Un pays accusé de « génocide » contre la minorité rohingya face aux juges de la Cour internationale de Justice : la Birmanie. Pour plaider sa cause, Aung San Suu Kyi, l'ancienne icône des droits de l’homme et prix Nobel de la paix, a fait le déplacement. À l’origine de ces accusations, la Gambie. Pourquoi et comment ce petit État africain se retrouve mêlé à ce dossier ultrasensible ?
"Tout ce que la Gambie demande, c'est que vous disiez [à la Birmanie] de mettre fin à ces tueries insensées, d'arrêter ces actes de barbarie et de cesser ce génocide contre son propre peuple", a martelé le ministre gambien de la Justice, Abubacarr Tambadou, devant les juges de la Cour internationale de Justice à La Haye, aux Pays-Bas.
C’est la Gambie qui a porté l’affaire devant les instances internationales, mandatée par l’Organisation de la Coopération islamique, qui regroupe 57 pays musulmans. Les autorités gambiennes accusent le gouvernement birman de chercher à
"exterminer" la minorité musulmane des Rohingyas, en tant que groupe ethnique. Avec comme armes : les meurtres, les viols et autres violences sexuelles, et l’exode forcé de la communauté menacée.
Une procédure inédite
La Gambie se base sur un texte méconnu de 1948, pour envoyer la Birmanie sur le banc des accusés. Il s'agit de la Convention pour la prévention et la répression du crime de génocide. L’État africain accuse ainsi la Birmanie d’avoir violé cette Convention, en perpétrant un génocide organisé.
Une procédure inhabituelle comme le rapporte le quotidien sud-africain le
Daily Maverick :
« Habituellement, ce sont les pays étrangers qui traînent les gouvernements africains en justice pour avoir commis des atrocités. Mais cette semaine, la petite nation ouest-africaine de Gambie renverse la situation en accusant le Myanmar devant la Cour internationale de justice (CIJ) pour génocide présumé contre la minorité musulmane rohingya.”La plainte a été déposée le 11 novembre 2018 par le ministre gambien de la Justice, devant la Cour internationale de Justice. Cette disposition onusienne est en place pour régler les conflits entre Etats, et non poursuivre les individus comme le fait la Cour pénale internationale.
Enquête
Depuis août 2017, plus de 740 000 Rohingyas se sont réfugiés au Bangladesh voisin, pour fuir les exactions de l'armée birmane et des milices bouddhistes.

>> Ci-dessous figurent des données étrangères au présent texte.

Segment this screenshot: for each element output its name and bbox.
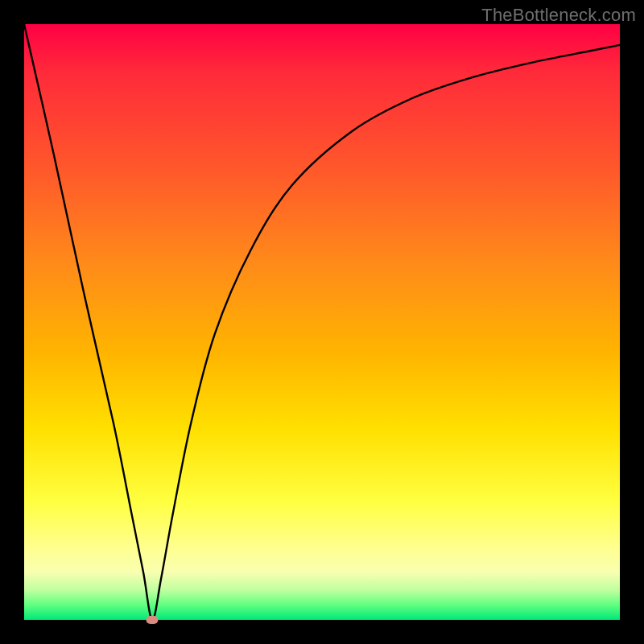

Chaque jour à ne rien faire, ce sont plus de gens tués, plus de femmes violées et plus d'enfants brûlés vifs. Quel crime ont-ils commis ? Seulement celui d'être nés dans une religion différente.
Abubacarr Tambadou, ministre gambien de la Justice
Les accusations de la Gambie s’appuient sur les enquêtes des experts de l’ONU et des avocats gambiens. Ils auraient recueilli plus de 600 témoignages de Rohingyas dans les camps de réfugiés au Bangladesh, vidéos et images satellites à l’appui.
"Chaque jour à ne rien faire, ce sont plus de gens tués, plus de femmes violées et plus d'enfants brûlés vifs. Quel crime ont-ils commis ? Seulement celui d'être nés dans une religion différente", dénonce le ministre gambien de la Justice, Abubacarr Tambadou.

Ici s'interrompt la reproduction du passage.